Nokia's Low-End Asha Is Outselling Lumia Two to One - Pr0
http://allthingsd.com/20130113/nokias-low-end-asha-is-outselling-lumia-2-to-1/
======
meaty
Good. Nokia's S40 based devices are awesome. They are the last bastion of
sense in the mobile communications market.

I've just replaced by Lumia 710 with a Nokia C2-01 on pre-pay. It cost bugger
all, last literally days to the point I don't have to carry a fucking charger
on me 24/7 any more, bounces when you drop it, actually has decent call
quality and I can actually type on it without smashing my face on a lamp post
every few minutes because I have to spend all my time staring at it to correct
mistakes. Plus the sound quality is better when playing mp3s and the alarm
clock is actually audible (the Lumia one is like an ant farting). And if I
break it or lose it, I will just shrug and buy another one for less than the
monthly contract bill of a Lumia 920.

I have willingly traded convenient browsing, email [1], apps and all that shit
for a phone that actually works properly when I need it to.
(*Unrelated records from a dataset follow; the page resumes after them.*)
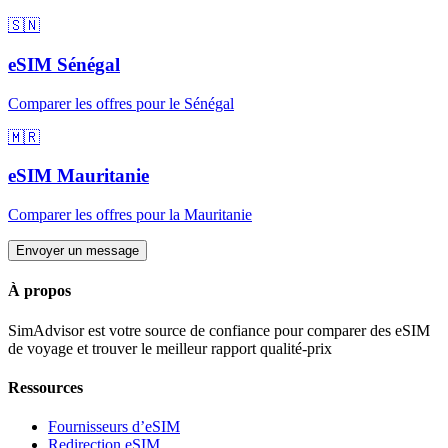
🇸🇳
eSIM
Sénégal
Comparer les offres pour
le Sénégal
🇲🇷
eSIM
Mauritanie
Comparer les offres pour
la Mauritanie
Envoyer un message
À propos
SimAdvisor est votre source de confiance pour comparer des eSIM
de voyage et trouver le meilleur rapport qualité-prix
Ressources
Fournisseurs d’eSIM
Redirection eSIM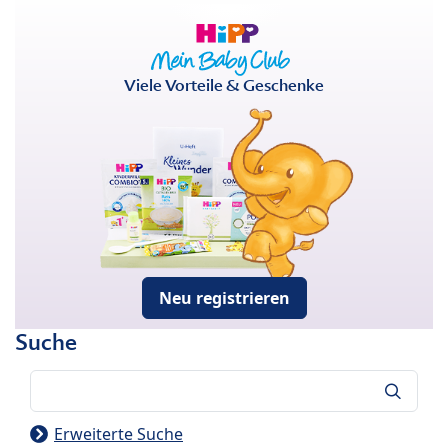
Viele Vorteile & Geschenke
Neu registrieren
Suche
Suche
Erweiterte Suche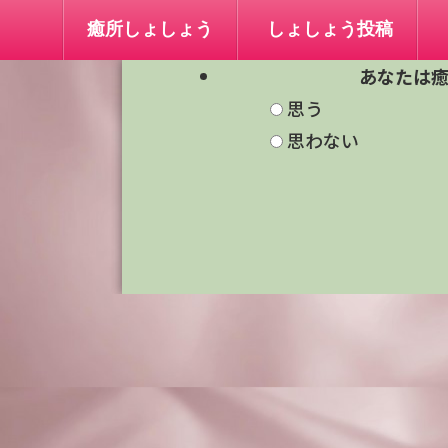
癒所しょしょう
しょしょう投稿
あなたは
思う
思わない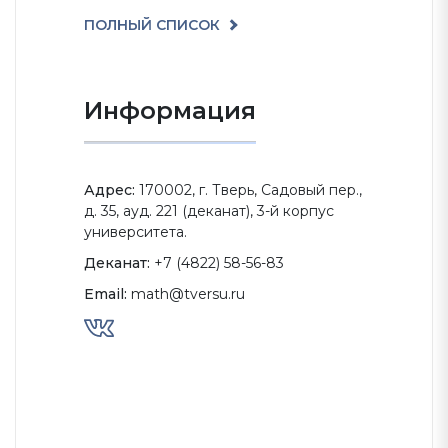
ПОЛНЫЙ СПИСОК
Информация
Адрес:
170002, г. Тверь, Садовый пер.,
д. 35, ауд. 221 (деканат), 3-й корпус
университета.
Деканат:
+7 (4822) 58-56-83
Email:
math@tversu.ru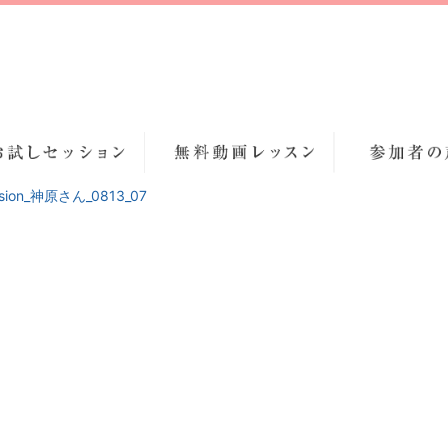
ession_神原さん_0813_07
In fact it's
improved my life because I'm not constantly bugged and distracted by the damn
thing.

I've had an iPhone 4, Galaxy Ace, Galaxy S3, HTC Desire recently and they are
all just as horrible so this is not specific to the Lumia but the whole
"SmartPhone" concept.

[1] It actually has a good IMAP4 client in it but I haven't bothered to use it
past an initial test as email is annoying me.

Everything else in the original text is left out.